If we assert that a certain team or department is lazy, it might be because they do not have the tools necessary to effectively do their job, or because their team lead is not sufficiently motivating. As a reaction, we might want to try to facilitate their tasks and work in any possible way, or look for another manager.

This happens very seldom. The easiest and most common reaction to labelling is either denigration or disregard. Denigration is where every form of extremism is born: we reinforce the labelling by supporting it with every evidence we might find, and we feed it to the public forum every time it is possible. Disregard is instead working around the group and their characteristics, building walls to keep them out, pretending they do not exist.

It takes a great deal of awareness and courage to act differently when we catch ourselves in lazy labelling.

I am not here for that

When I moved to Finland seven years (and some months) ago, I did that primarily to find a better quality of life for my future family.

Throughout the years, particularly during the two long periods (about 10 months at the beginning and 12 months more recently) during which I have struggled to find a job, I had to remind myself of this quite many times.

The reason why I am here is NOT professional.

There is some debate these days about how difficult it is for foreigners to find a job in this country. Indeed, if you do not speak Finnish, or if you don’t have good connections, or if you do not know how the job industry works here (for example, in terms of being bold in your applications vs being honest), it is quite the challenge to be employed. Sometimes, accepting a job below your education level will help, sometimes it won’t.
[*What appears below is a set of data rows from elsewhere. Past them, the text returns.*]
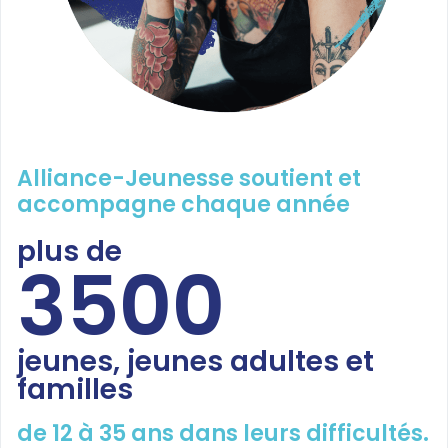
Alliance-Jeunesse soutient et
accompagne chaque année
plus de
3500
jeunes, jeunes adultes et
familles
de 12 à 35 ans dans leurs difficultés.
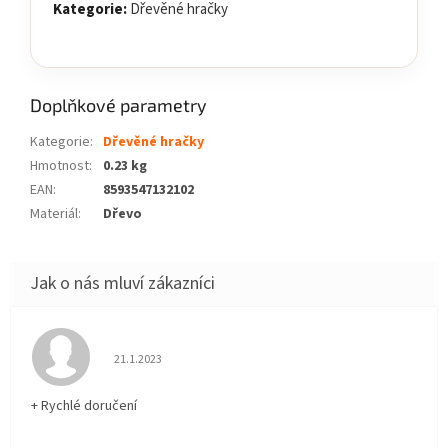
Kategorie:
Dřevěné hračky
Doplňkové parametry
Kategorie
:
Dřevěné hračky
Hmotnost
:
0.23 kg
EAN
:
8593547132102
Materiál
:
Dřevo
Hodnocení obchodu je 5 z 5 hvězdiček.
21.1.2023
+ Rychlé doručení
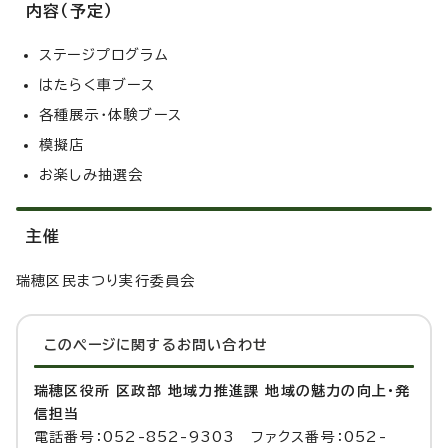
内容（予定）
ステージプログラム
はたらく車ブース
各種展示・体験ブース
模擬店
お楽しみ抽選会
主催
瑞穂区民まつり実行委員会
このページに関する
お問い合わせ
瑞穂区役所 区政部 地域力推進課 地域の魅力の向上・発
信担当
電話番号：052-852-9303 ファクス番号：052-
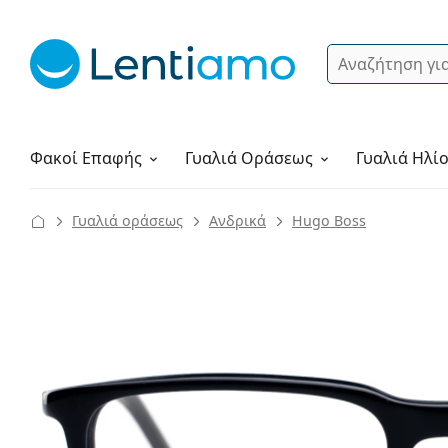
Αναζήτηση
Σύνδεση
Πλοήγηση στη σελίδα
Υγρά φακών
Πώς να παραγγείλετε
Φακοί Επαφής
Γυαλιά
Οράσεως
Γυαλιά Ηλί
Γυαλιά οράσεως
Ανδρικά
Hugo Boss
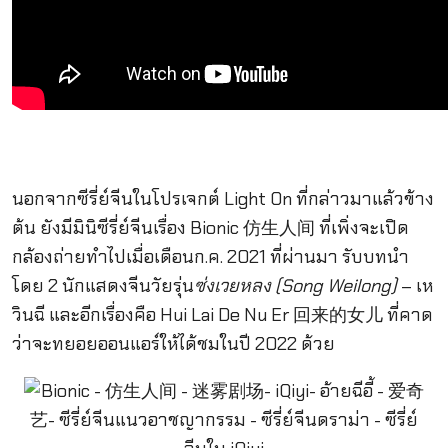
นอกจากซีรี่ย์จีนในโปรเจกต์ Light On ที่กล่าวมาแล้วข้าง
ต้น ยังมีมินิซีรี่ย์จีนเรื่อง Bionic 仿生人间 ที่เพิ่งจะเปิด
กล้องถ่ายทำไปเมื่อเดือนก.ค. 2021 ที่ผ่านมา รับบทนำ
โดย 2 นักแสดงจีนวัยรุ่น
ซ่งเวยหลง (Song Weilong)
– เห
วินฉี และอีกเรื่องคือ Hui Lai De Nu Er 回来的女儿 ที่คาด
ว่าจะทยอยออนแอร์ให้ได้ชมในปี 2022 ด้วย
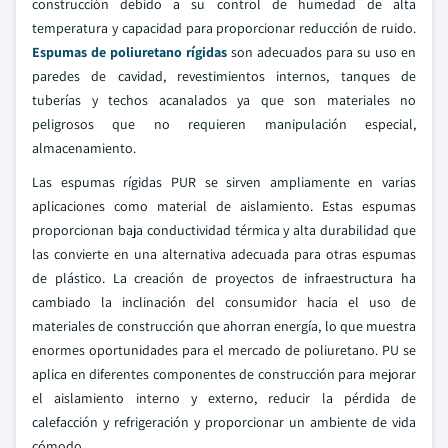
construcción debido a su control de humedad de alta
temperatura y capacidad para proporcionar reducción de ruido.
Espumas de poliuretano rígidas
son adecuados para su uso en
paredes de cavidad, revestimientos internos, tanques de
tuberías y techos acanalados ya que son materiales no
peligrosos que no requieren manipulación especial,
almacenamiento.
Las espumas rígidas PUR se sirven ampliamente en varias
aplicaciones como material de aislamiento. Estas espumas
proporcionan baja conductividad térmica y alta durabilidad que
las convierte en una alternativa adecuada para otras espumas
de plástico. La creación de proyectos de infraestructura ha
cambiado la inclinación del consumidor hacia el uso de
materiales de construcción que ahorran energía, lo que muestra
enormes oportunidades para el mercado de poliuretano. PU se
aplica en diferentes componentes de construcción para mejorar
el aislamiento interno y externo, reducir la pérdida de
calefacción y refrigeración y proporcionar un ambiente de vida
cómodo.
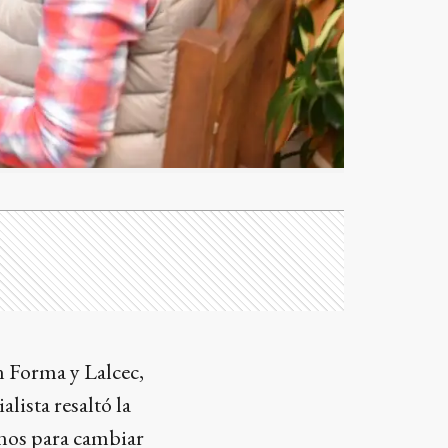
n Forma y Lalcec,
lista resaltó la
unos para cambiar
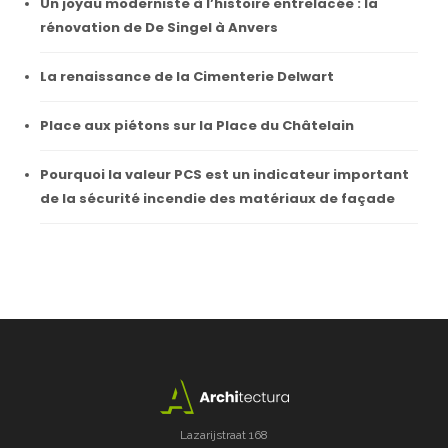
Un joyau moderniste à l’histoire entrelacée : la
rénovation de De Singel à Anvers
La renaissance de la Cimenterie Delwart
Place aux piétons sur la Place du Châtelain
Pourquoi la valeur PCS est un indicateur important
de la sécurité incendie des matériaux de façade
Lazarijstraat 168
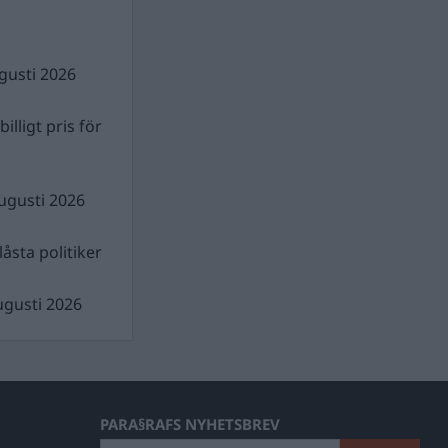
gusti 2026
illigt pris för
ugusti 2026
åsta politiker
ugusti 2026
PARA§RAFS NYHETSBREV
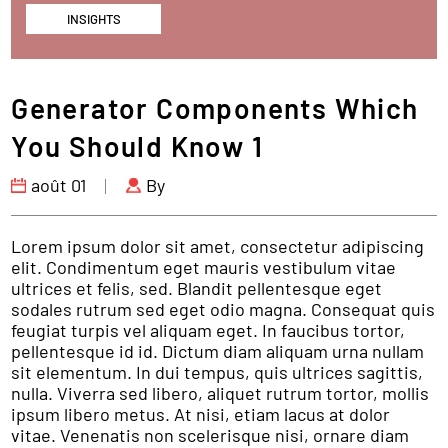
INSIGHTS
Generator Components Which
You Should Know 1
août 01
By
Lorem ipsum dolor sit amet, consectetur adipiscing
elit. Condimentum eget mauris vestibulum vitae
ultrices et felis, sed. Blandit pellentesque eget
sodales rutrum sed eget odio magna. Consequat quis
feugiat turpis vel aliquam eget. In faucibus tortor,
pellentesque id id. Dictum diam aliquam urna nullam
sit elementum. In dui tempus, quis ultrices sagittis,
nulla. Viverra sed libero, aliquet rutrum tortor, mollis
ipsum libero metus. At nisi, etiam lacus at dolor
vitae. Venenatis non scelerisque nisi, ornare diam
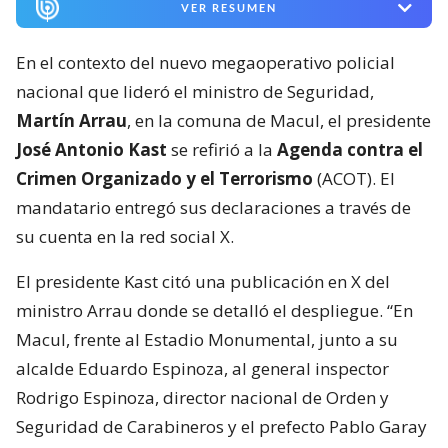
VER RESUMEN
En el contexto del nuevo megaoperativo policial
nacional que lideró el ministro de Seguridad,
Martín Arrau
, en la comuna de Macul, el presidente
José Antonio Kast
se refirió a la
Agenda contra el
Crimen Organizado y el Terrorismo
(ACOT). El
mandatario entregó sus declaraciones a través de
su cuenta en la red social X.
El presidente Kast citó una publicación en X del
ministro Arrau donde se detalló el despliegue. “En
Macul, frente al Estadio Monumental, junto a su
alcalde Eduardo Espinoza, al general inspector
Rodrigo Espinoza, director nacional de Orden y
Seguridad de Carabineros y el prefecto Pablo Garay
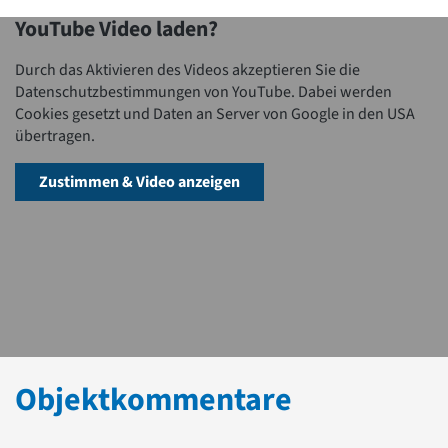
YouTube Video laden?
Durch das Aktivieren des Videos akzeptieren Sie die
Datenschutzbestimmungen von YouTube. Dabei werden
Cookies gesetzt und Daten an Server von Google in den USA
übertragen.
Zustimmen & Video anzeigen
Objektkommentare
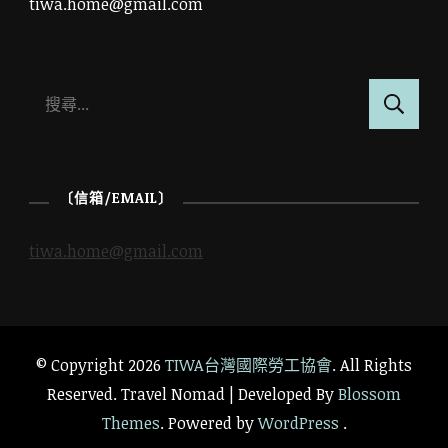
tiwa.home@gmail.com
搜
尋
關
鍵
〔信箱/EMAIL〕
字:
tiwa.home@gmail.com
© Copyright 2026
TIWA台灣國際勞工協會
. All Rights
Reserved.
Travel Nomad | Developed By
Blossom
Themes
. Powered by
WordPress
.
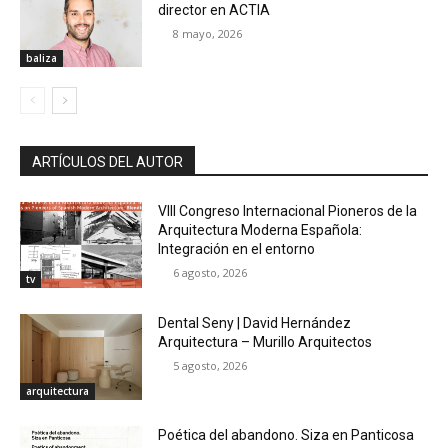
director en ACTIA
8 mayo, 2026
baliza
ARTÍCULOS DEL AUTOR
VIII Congreso Internacional Pioneros de la
Arquitectura Moderna Española:
Integración en el entorno
6 agosto, 2026
tv
Dental Seny | David Hernández
Arquitectura – Murillo Arquitectos
5 agosto, 2026
arquitectura
Poética del abandono. Siza en Panticosa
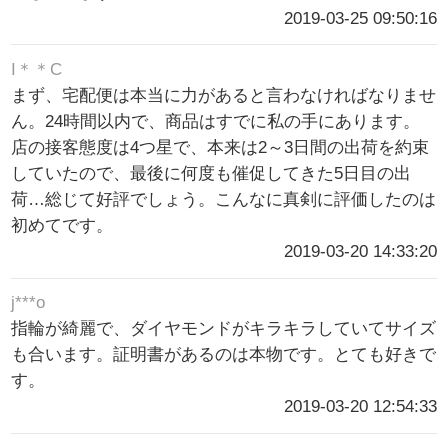
2019-03-25 09:50:16
I＊＊C
まず、宅配便は本当に力があると言わなければなりませ
ん。24時間以内で、商品はすでに私の手にあります。
店の接客態度は4つ星で、本来は2～3日間の出荷を約束
していたので、最後に何度も催促してきた5日目の出
荷…総じて好評でしょう。こんなに真剣に評価したのは
初めてです。
2019-03-20 14:33:20
j***o
指輪が綺麗で、ダイヤモンドがキラキラしていてサイズ
も合います。証明書があるのは本物です。とても好きで
す。
2019-03-20 12:54:33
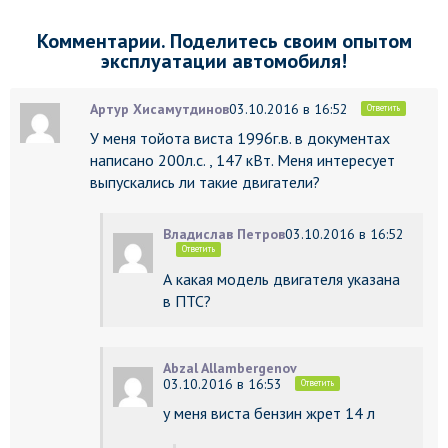
Комментарии. Поделитесь своим опытом
эксплуатации автомобиля!
Артур Хисамутдинов
03.10.2016 в 16:52
Ответить
У меня тойота виста 1996г.в. в документах
написано 200л.с. , 147 кВт. Меня интересует
выпускались ли такие двигатели?
Владислав Петров
03.10.2016 в 16:52
Ответить
А какая модель двигателя указана
в ПТС?
Abzal Allambergenov
03.10.2016 в 16:53
Ответить
у меня виста бензин жрет 14 л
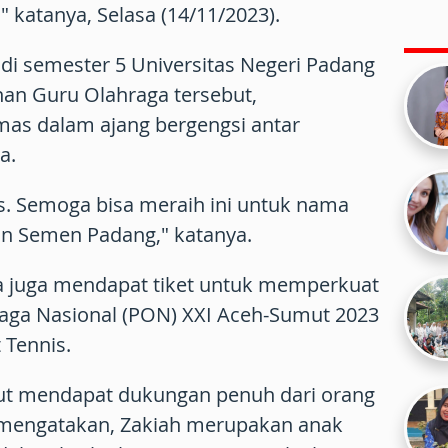
 katanya, Selasa (14/11/2023).
 di semester 5 Universitas Negeri Padang
han Guru Olahraga tersebut,
as dalam ajang bergengsi antar
a.
s. Semoga bisa meraih ini untuk nama
an Semen Padang," katanya.
a juga mendapat tiket untuk memperkuat
aga Nasional (PON) XXI Aceh-Sumut 2023
 Tennis.
ut mendapat dukungan penuh dari orang
l mengatakan, Zakiah merupakan anak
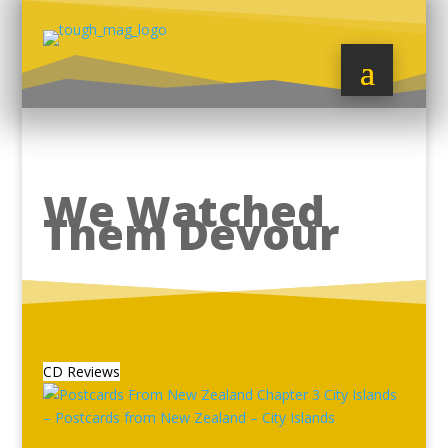
We Watched
Them Devour
CD Reviews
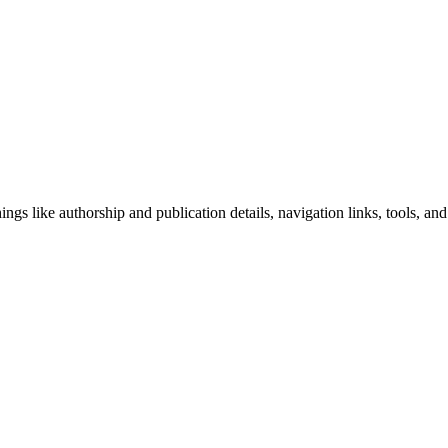
ngs like authorship and publication details, navigation links, tools, and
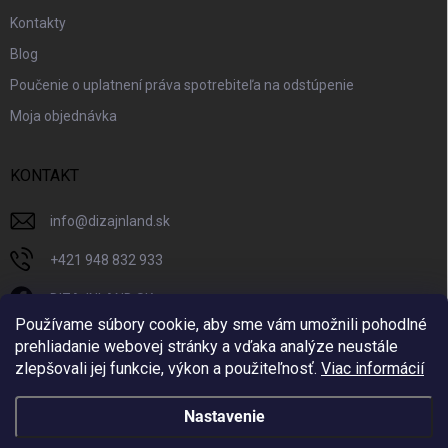
Kontakty
Blog
Poučenie o uplatnení práva spotrebiteľa na odstúpenie
Moja objednávka
KONTAKT
info
@
dizajnland.sk
+421 948 832 933
DIZAJNLAND SK
Používame súbory cookie, aby sme vám umožnili pohodlné
dizajnland.sk/
prehliadanie webovej stránky a vďaka analýze neustále
zlepšovali jej funkcie, výkon a použiteľnosť.
Viac informácií
@dizajnland
Nastavenie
The reason why I am bringing this up, even though it might seem like a local issue, is that we often define ourselves, our lives, our satisfaction in terms of the job we have. For good reasons, of course, but we should be more careful about that.

People do not come to Finland because of its amazing economy, the infinite professional possibilities the country has to offer, the openness of its society.

People come to Finland because schools are excellent and education is free, because the work culture permits to go home at 16.00 without feeling guilty, because there is a well-maintained playground in every courtyard, because public transportation can reliably take you basically everywhere you need to go, because of its stunning nature, some also because they enjoy spending winters under 60 centimetres of snow.

We should refocus the way we think about life and satisfaction. Having a job is important, but it does not end there. If, for any reason, it does instead, then unfortunately Finland is not the best option on your list. And I am sure it’s their loss.